Authors: Adriana Trigiani
Then she tells my father in Italian that I am pretty and not too old. I tell my little cousin that she should have seen me before the va-va-voom haircut. Chiara looks at me like I’m crazy.
Chiara is full of mischief. In pictures, she comes off as serene and serious, but in life, her dark eyes constantly dart about, looking for excitement. She is very quick, instantly picking up English phrases from Etta. Etta is doing fine with her Italian too. Chiara is teaching her
Italian curse words, which make my daughter laugh. She is the perfect foil for Etta, who tries to do the right thing even at the expense of fun. But I instantly love my cousin; I want her to help Etta test her limits. Etta needs to loosen up. She needs to run and get dirty and play. I just want them to be careful, but I don’t have to worry. Giacomina takes them under her wing like her own little summer charges, and they obey her without question.
As we drive through the mountains, Papa tells Giacomina about town business, something about tourist season come winter.

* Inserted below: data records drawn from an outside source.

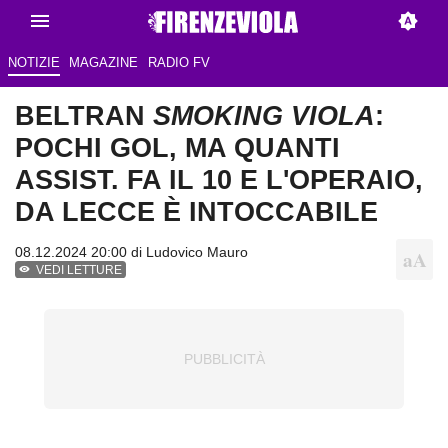
NOTIZIE
MAGAZINE
RADIO FV
BELTRAN
SMOKING VIOLA
:
POCHI GOL, MA QUANTI
ASSIST. FA IL 10 E L'OPERAIO,
DA LECCE È INTOCCABILE
08.12.2024 20:00 di
Ludovico Mauro
VEDI LETTURE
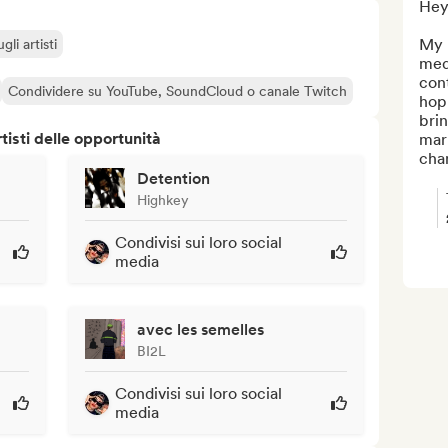
Hey 
My 
li artisti
medi
con
Condividere su YouTube, SoundCloud o canale Twitch
hop 
brin
isti delle opportunità
mark
chan
Detention
Highkey
Condivisi sui loro social
media
avec les semelles
BI2L
Condivisi sui loro social
media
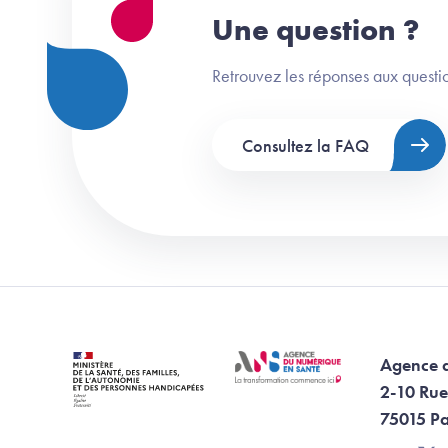
Une question ?
Retrouvez les réponses aux questio
Consultez la FAQ
Agence 
2-10 Rue
75015 Pa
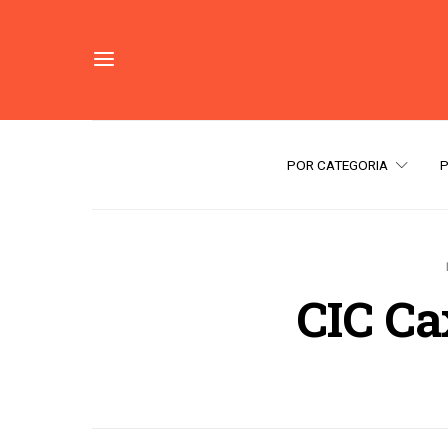
POR CATEGORIA
CIC Ca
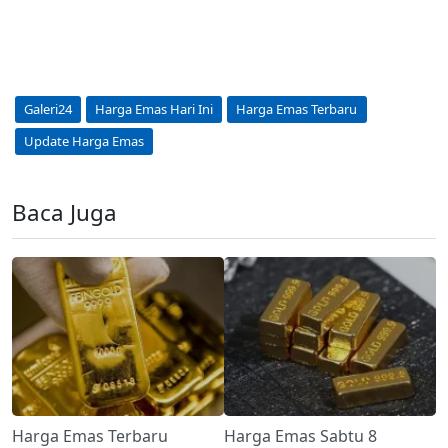
Galeri24
Harga Emas Hari Ini
Harga Emas Terbaru
Update Harga Emas
Baca Juga
Harga Emas Terbaru
Harga Emas Sabtu 8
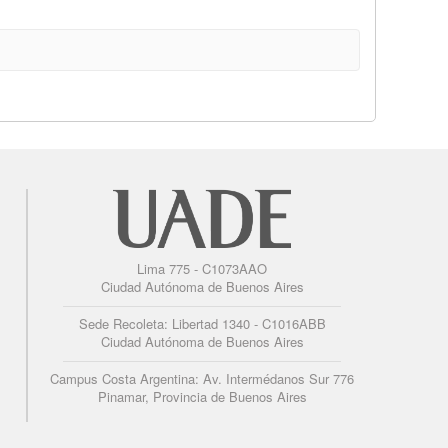
Lima 775 - C1073AAO
Ciudad Autónoma de Buenos Aires
Sede Recoleta: Libertad 1340 - C1016ABB
Ciudad Autónoma de Buenos Aires
Campus Costa Argentina: Av. Intermédanos Sur 776
Pinamar, Provincia de Buenos Aires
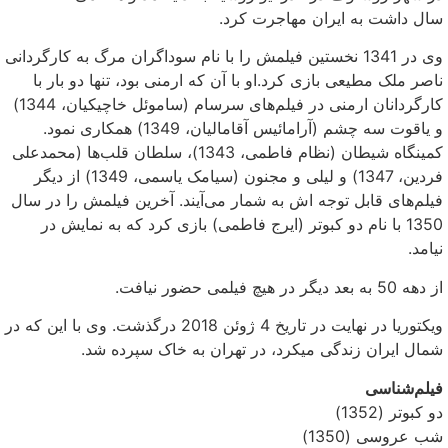
سال داشت به ایران مهاجرت کرد.
وی در 1341 نخستین فیلمش را با نام سوداگران مرگ به کارگردانی
ناصر ملک مطیعی بازی کرد.او با آن که ارمنی بود، تنها دو بار با
کارگردانان ارمنی در فیلم‌های سرسام (ساموئل خاچیکیان، 1344)
و یاقوت سه چشم (آرامائیس آقامالیان، 1349) همکاری نمود.
کمینگاه شیطان (نظام فاطمی، 1343)، سلطان قلب‌ها (محمدعلی
فردین، 1347) و لیلی و مجنون (سیامک یاسمی، 1349) از دیگر
فیلم‌های قابل توجه اش به شمار می‌آیند. آخرین فیلمش را در سال
1350 با نام دو کبوتر (ایرج فاطمی) بازی کرد که به نمایش در
نیامد.
از دهه 50 به بعد دیگر در هیچ فیلمی حضور نیافت.
ویکتوریا در نهایت در تاریخ 4 ژوئن 2018 درگذشت. وی با این که در
شمال ایران زندگی میکرد، در تهران به خاک سپرده شد.
فیلم‌شناسی
دو کبوتر (1352)
شب عروسی (1350)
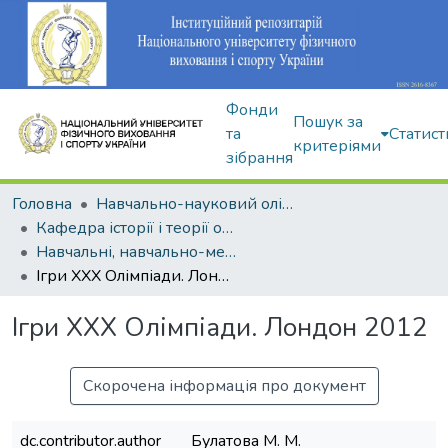
Фонди
Пошук за
та
Статист
критеріями
зібрання
Головна
Навчально-науковий олімпійський інститут
Кафедра історії і теорії олімпійського спорту
Навчальні, навчально-методичні видання
Ігри ХХХ Олімпіади. Лондон 2012
Ігри ХХХ Олімпіади. Лондон 2012
Скорочена інформація про документ
dc.contributor.author
Булатова М. М.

Then, in a split second, he swerves off the main road and through a mass of vines and brush. We bump onto a gravel road that pitches us around like loose fruit. The girls laugh and hang on. Soon we see a clearing with tall lanterns on spikes stuck in the ground around a dance floor of portable linoleum.
I was expecting an indoor disco. When we say “disco” in America, we mean a dance club, a place where you would find John Travolta in an ice-cream suit. But here a disco can be any place there’s music. The music, which sounds like Italian covers of American hits, plays out through the black night. Folks are gathered around the bar (a table set up in the field), and the kids are drinking a dark red fizzy drink, which they throw back like shots. “Bitters,” Giacomina tells me. There’s a crowd. A big crowd. It seems that most of the mountain villages emptied out and came here tonight. Cars are parked haphazardly along the sides of the field.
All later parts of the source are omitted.